Many were skeptical about Jones' stance -- if Dak Prescott or Zeke Elliott took a knee, no way he's sitting them for a game. Jones told ESPN's Chris Mortensen, however, that there will be "no exceptions" to his rule because Jones believes that players "need consequences" for disrespecting the flag and the anthem.

"[Jones] said there are no exceptions to this rule or this policy. Any player who disrespects the flag or does not stand for the anthem will not play in the game," Mortensen said. "And if they want to notify the team before the game, hey I'm not going to do this, they can make them inactive. No exceptions -- he started naming Dak Prescott, Zeke Elliott. No exceptions, he said, there are no exceptions."

Per Mortensen, Jones explained that "these players have to have a consequence, because they have to answer to their peers."

Jones believes that it is "in the best interests" of everyone to "honor the flag."

"My job is the Dallas Cowboys. It's in the best interests of the Dallas Cowboys, the NFL and the players ... to honor the flag," Jones told Mortensen.

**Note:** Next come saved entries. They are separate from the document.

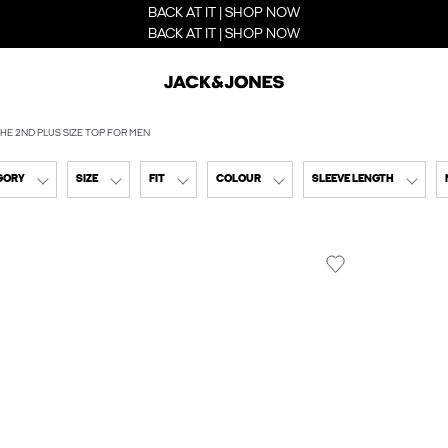
BACK AT IT | SHOP NOW
BACK AT IT | SHOP NOW
HE 2ND PLUS SIZE TOP FOR MEN
GORY
SIZE
FIT
COLOUR
SLEEVE LENGTH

Jones claims that in the NFL Game Operations Manual there is a portion that suggests how players should behave on the sideline when the anthem is played and that failure to do so can lead to fines, suspensions and even draft picks being docked. He is not wrong.

However, it's worth noting here that the procedure in question is also pretty antiquated, stemming from the Vietnam War. It also says should, meaning that there is a significant amount of wiggle room there. (The NFL has already said players won't be fined or suspended for protesting.)

Jones does not believe that is the case. Guess who reminded Jones about this line in the manual? You'll never guess. OK, you might guess.

Jones has now spoken on this matter more than once in the last 48 hours, and spoke up again, per Mortensen, because he believed the decision of Vice President Mike Pence to leave the Colts game after members of the Colts and 49ers kneeled during the anthem warranted further conversation about his policy. 49ers safety Eric Reid accused Pence of staging a "PR stunt" with the move

According to his conversation with Mortensen, Jones was hoping the controversy with the anthem would disappear after the Cowboys all linked arms on national television in Arizona. He is apparently still hoping the controversy will go away. But he is probably not helping the cause here. Things were sort of dying down around the anthem situation, up until Sunday afternoon. 

When Jones made his comments and Pence decided to take a public stand against NFL players, things heated right back up. The Cowboys, as they are often wont to do, find themselves squarely in the center of a national topic that is actually growing instead of fading away.